▶ [TASK INSTRUCTIONS]
Quote all of the data that follows exactly as written, skipping the images.

(Stored data entries)
# # # # #
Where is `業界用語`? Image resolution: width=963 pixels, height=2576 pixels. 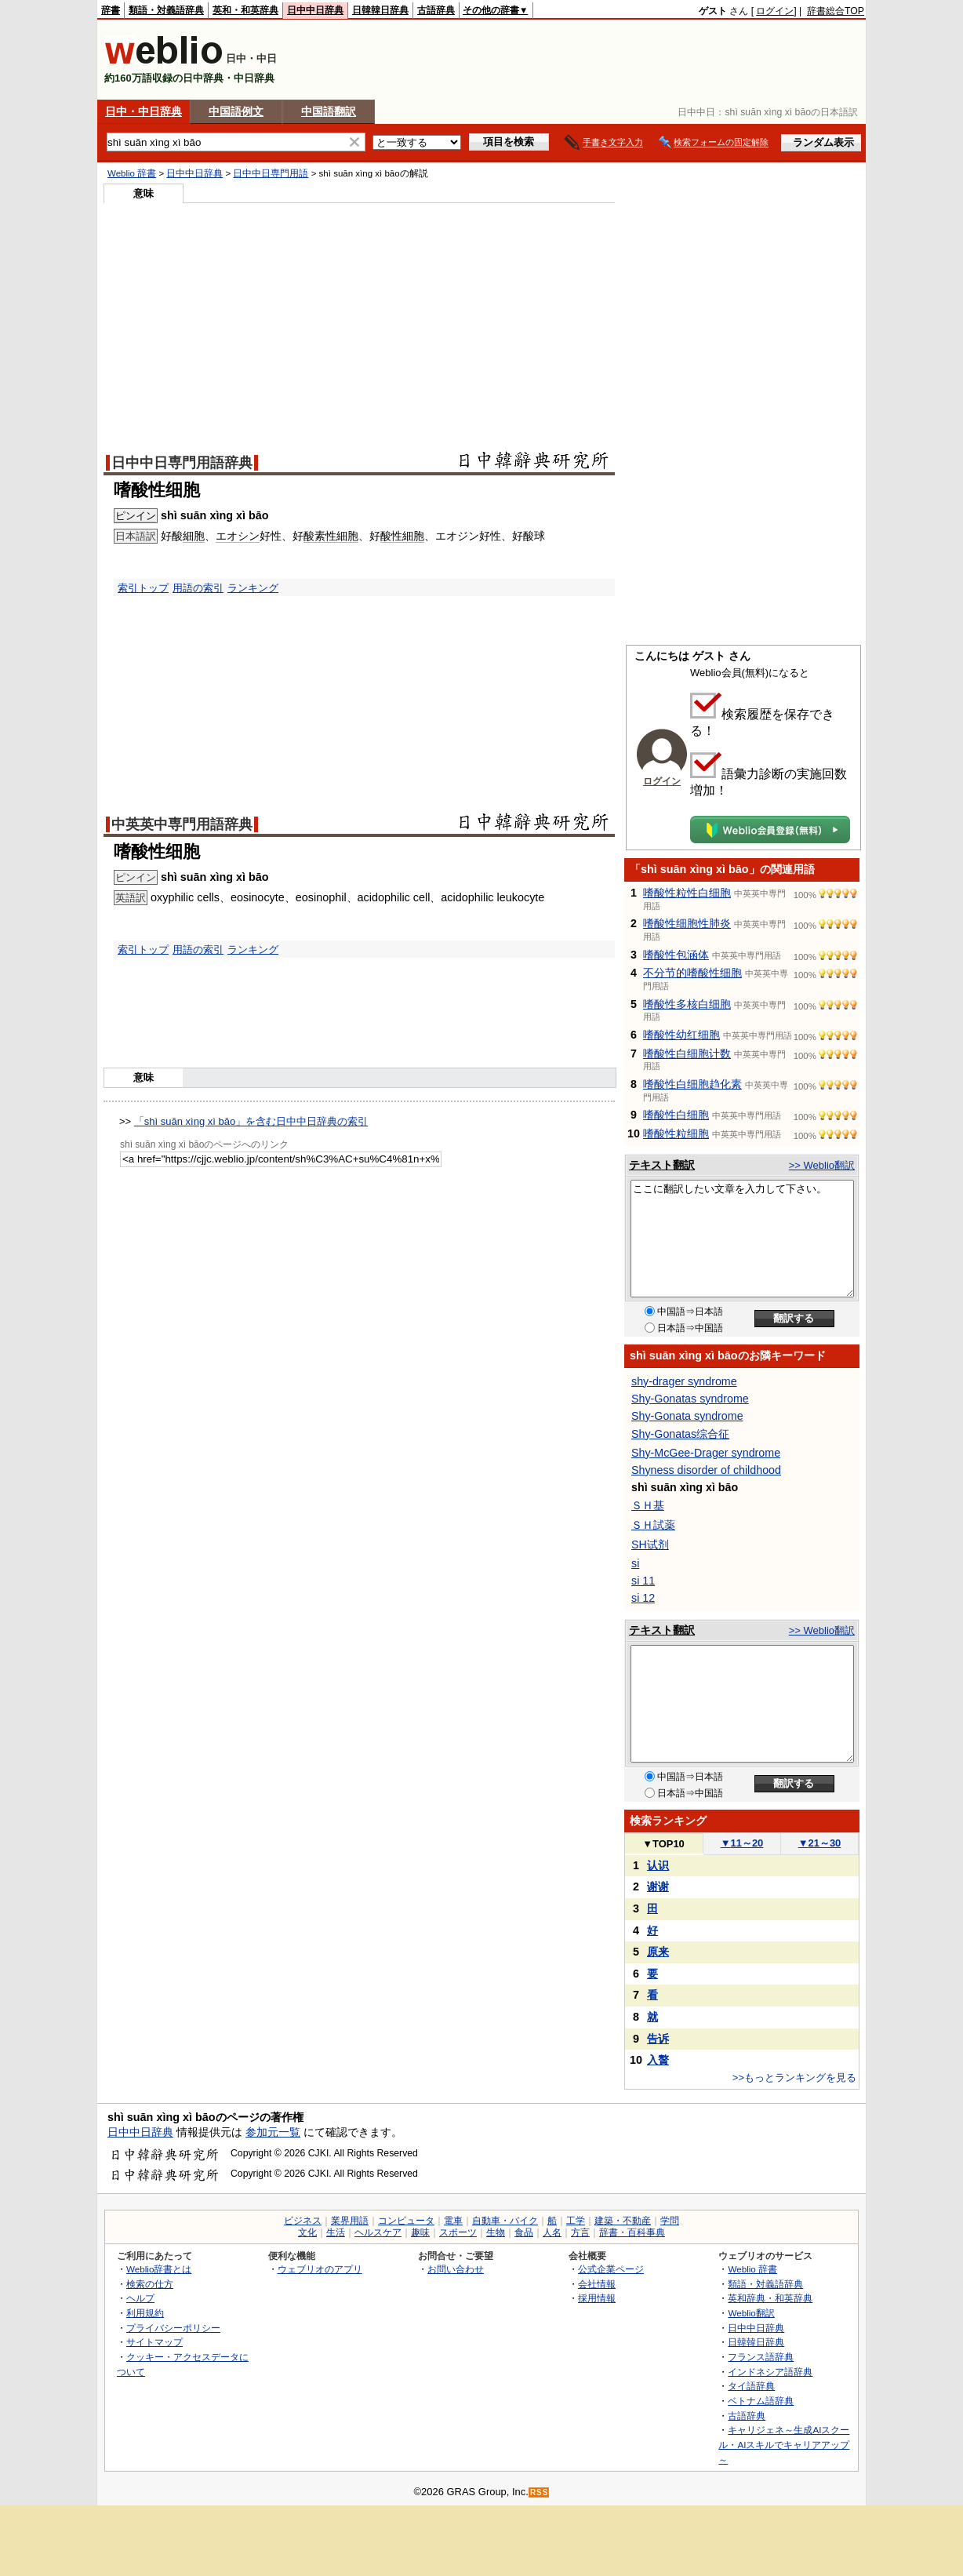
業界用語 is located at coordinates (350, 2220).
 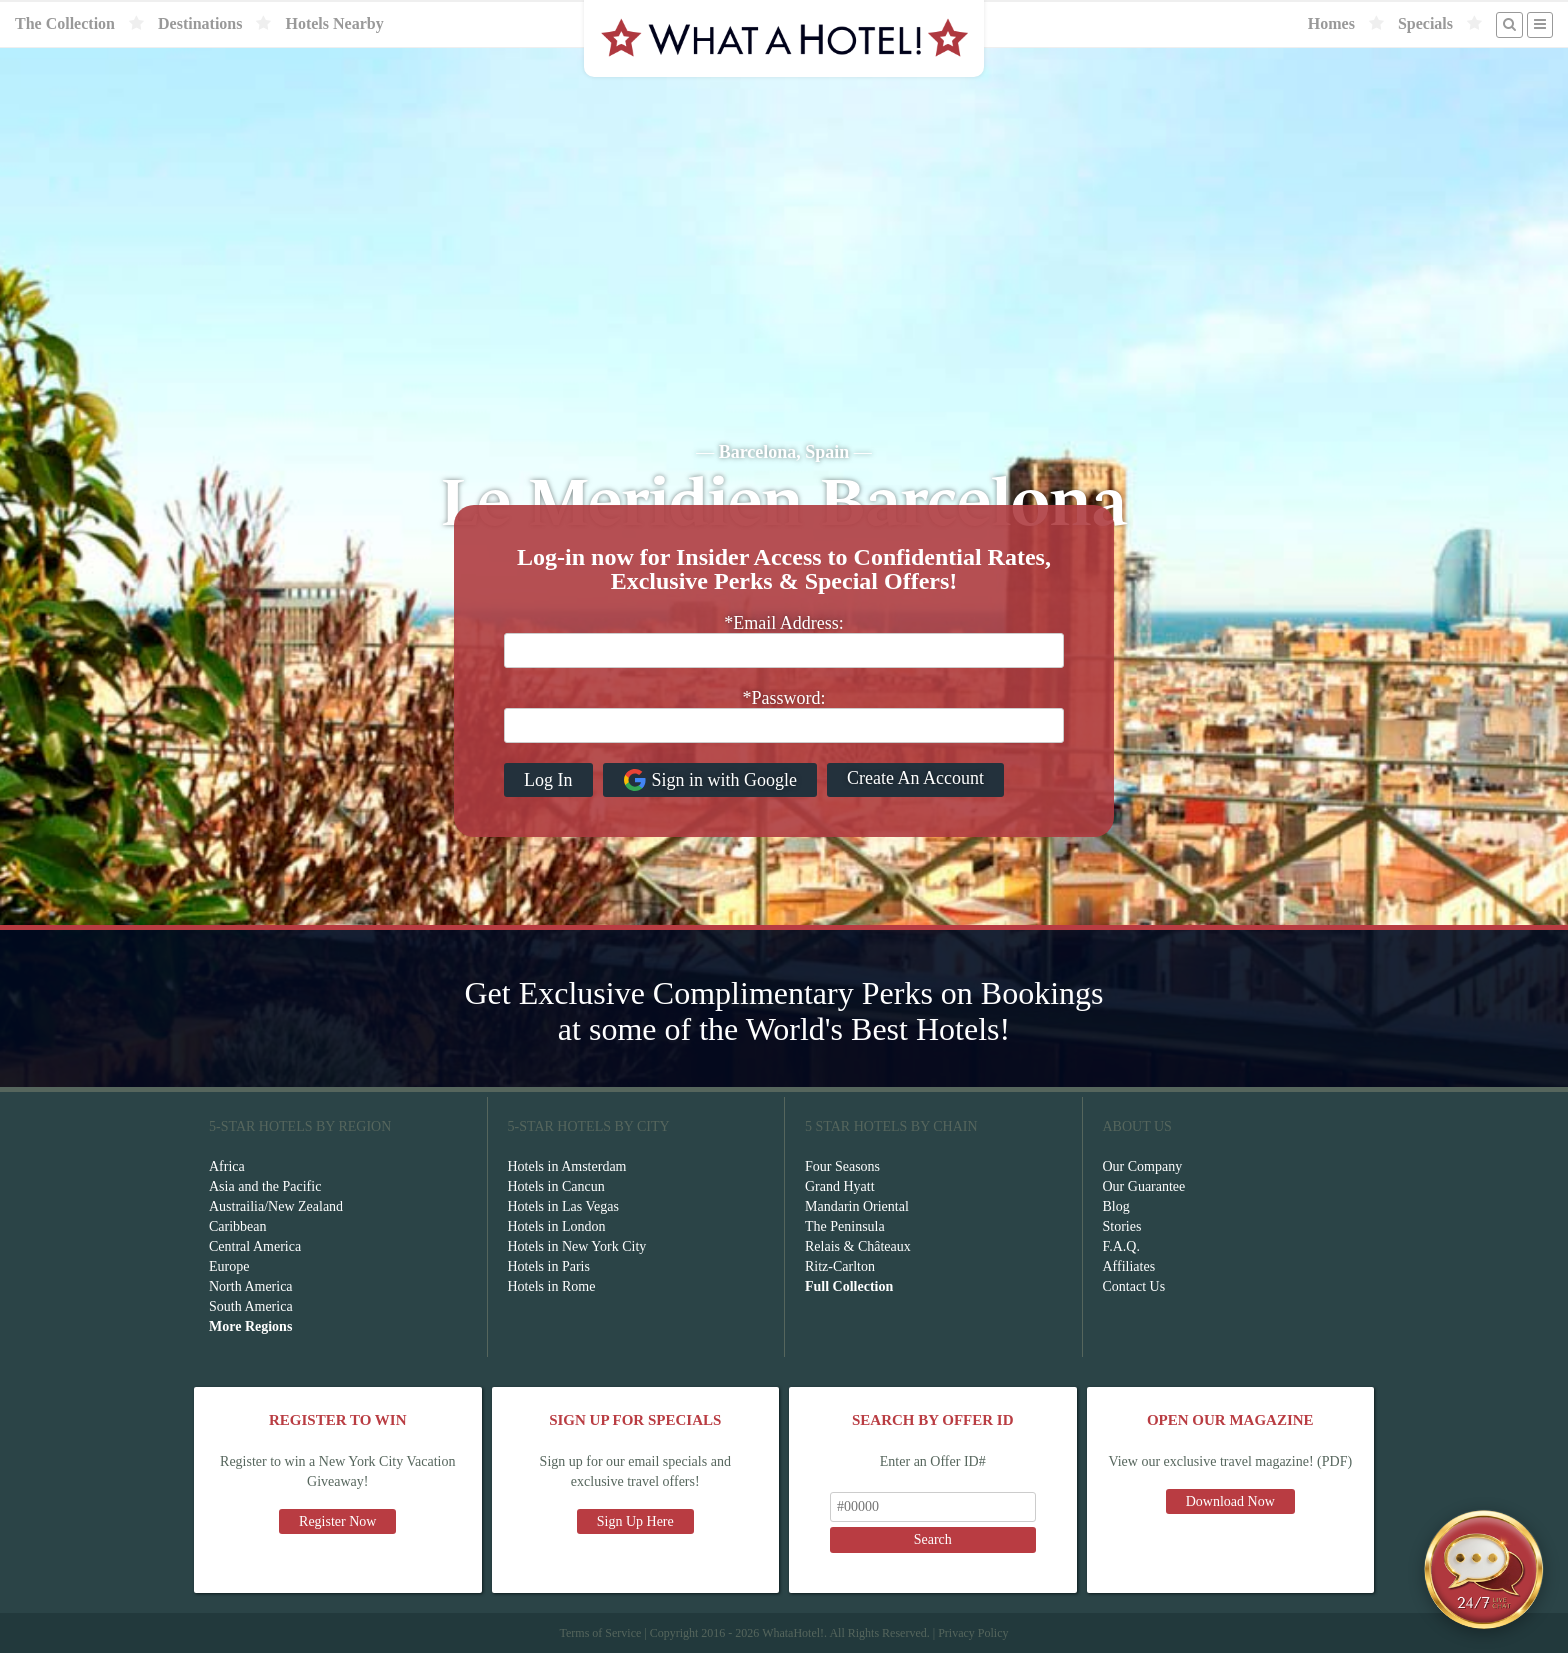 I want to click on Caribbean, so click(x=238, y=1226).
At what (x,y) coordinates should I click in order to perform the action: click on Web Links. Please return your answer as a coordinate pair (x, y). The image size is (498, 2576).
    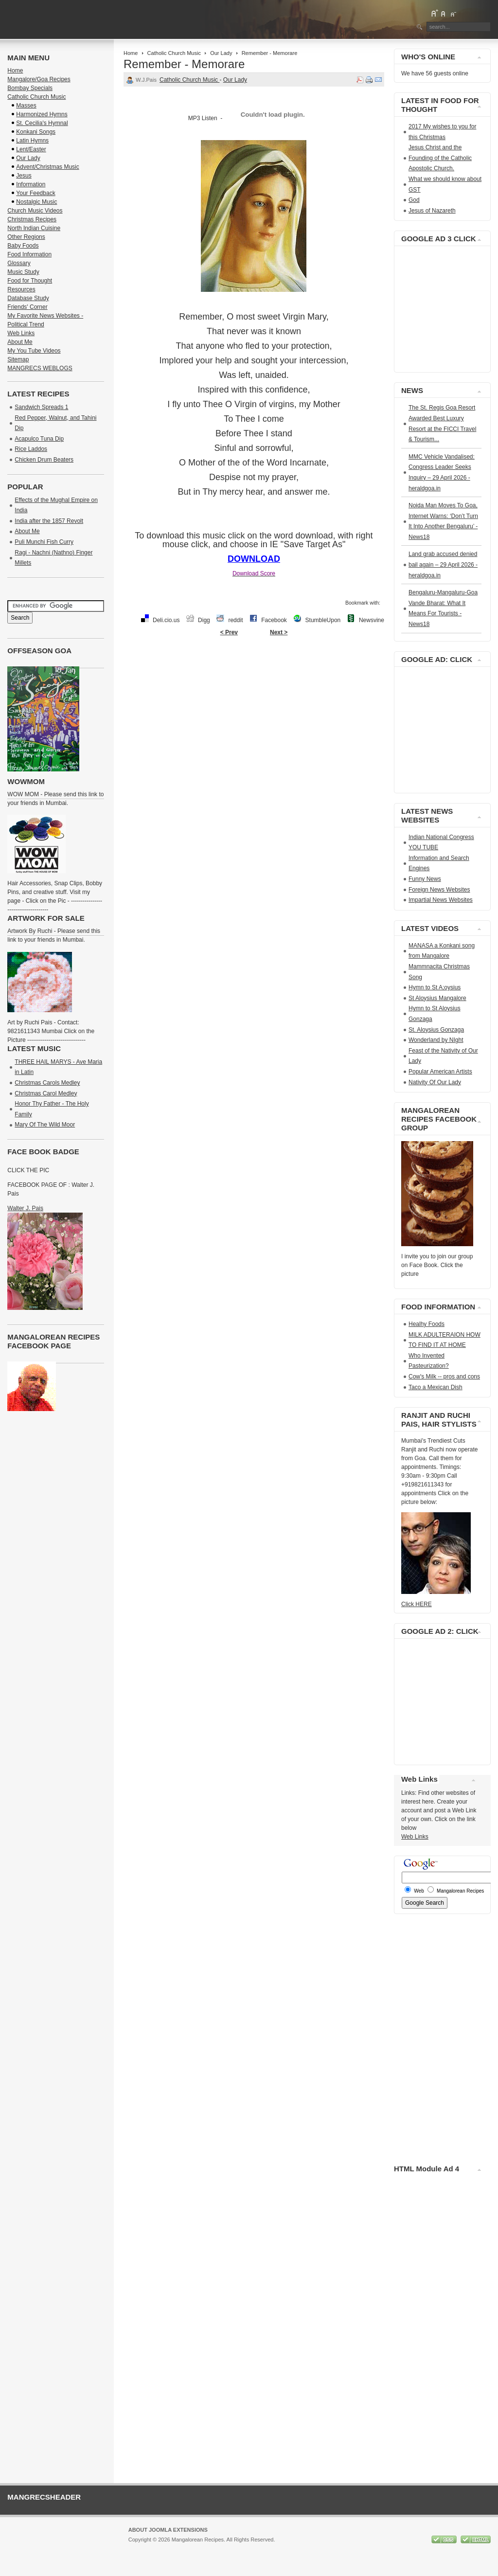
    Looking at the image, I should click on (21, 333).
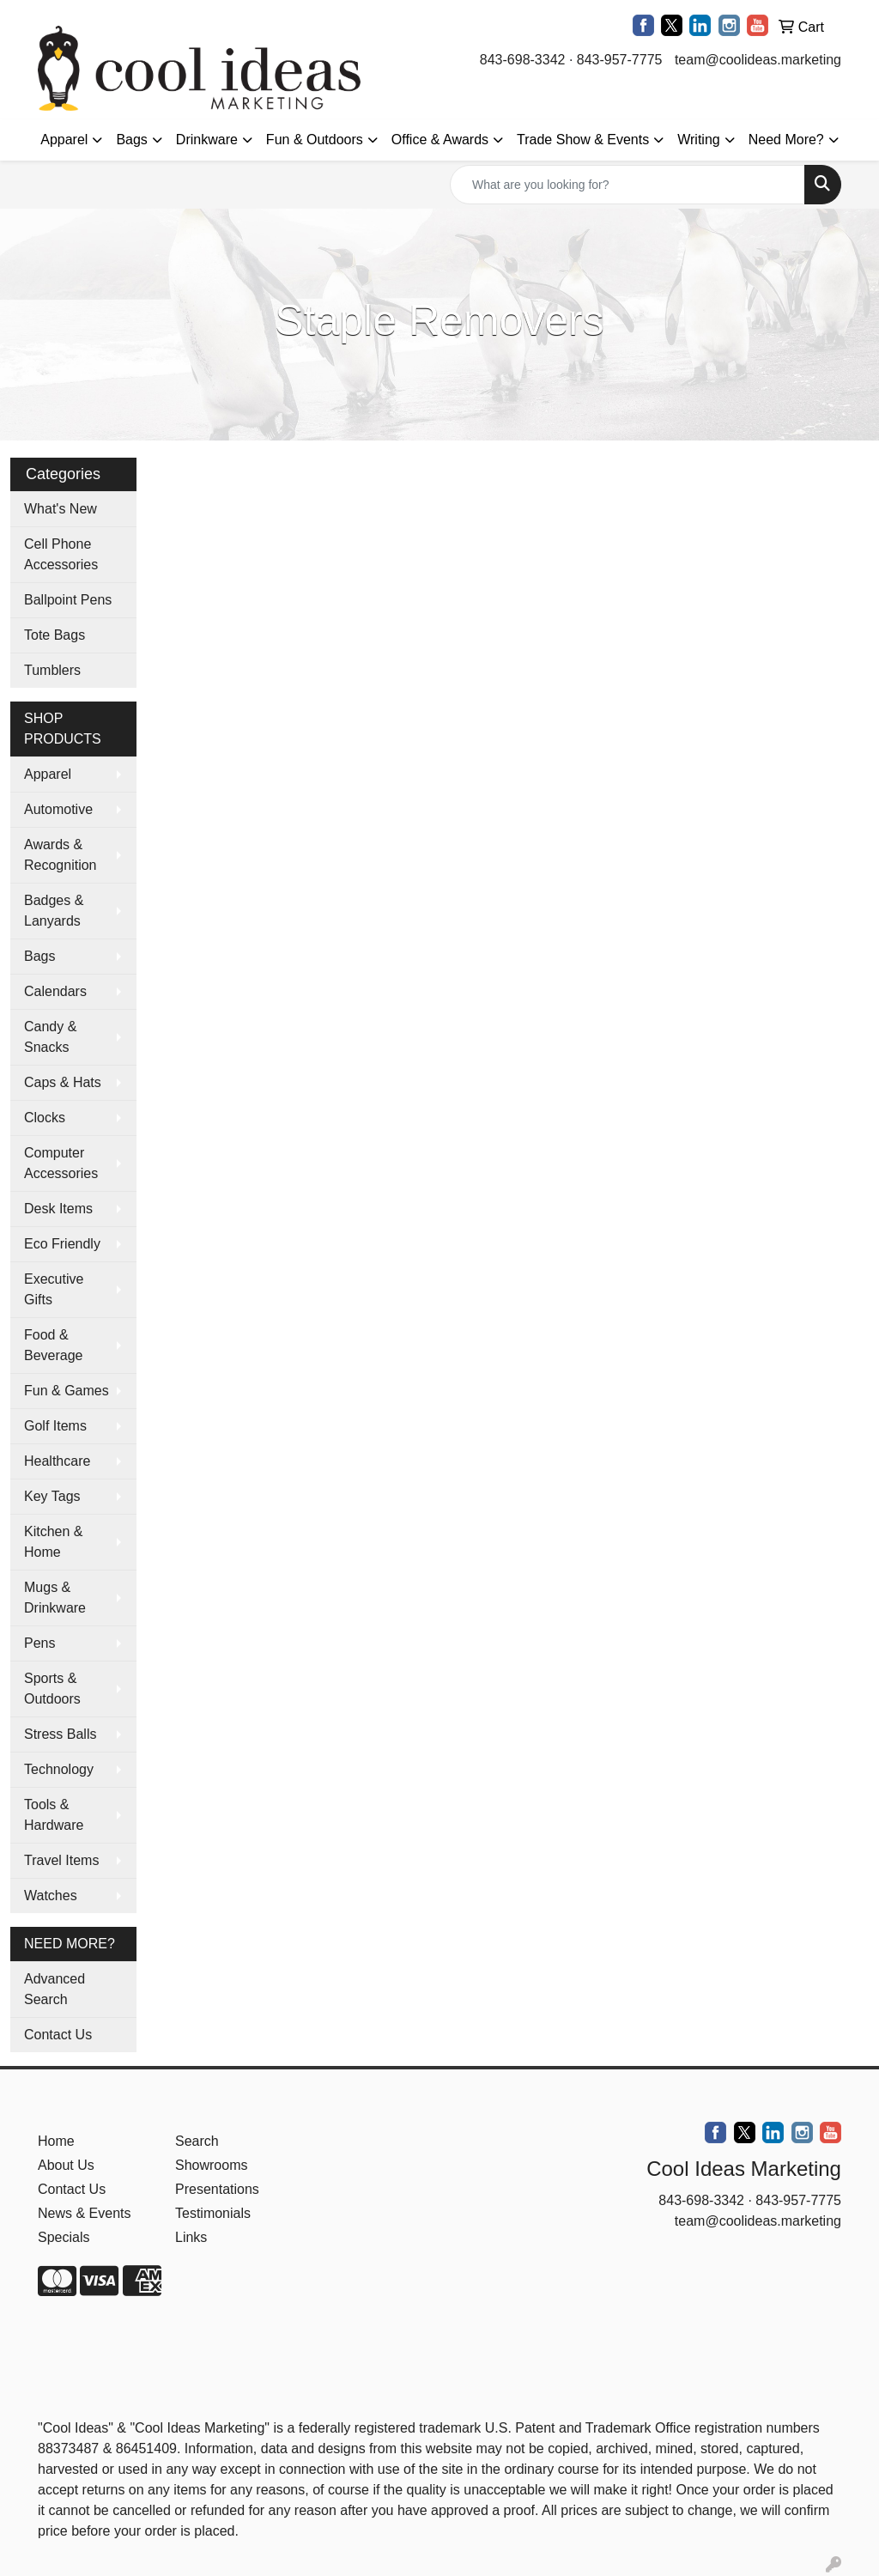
# # # # #
▶ [SOLUTION]
Where is `業界用語`? Image resolution: width=963 pixels, height=2576 pixels. 
業界用語 is located at coordinates (350, 2220).
  I want to click on Caribbean, so click(x=238, y=1226).
At what (x,y) coordinates should I click in order to perform the action: click on Web Links. Please return your answer as a coordinate pair (x, y). The image size is (498, 2576).
    Looking at the image, I should click on (21, 333).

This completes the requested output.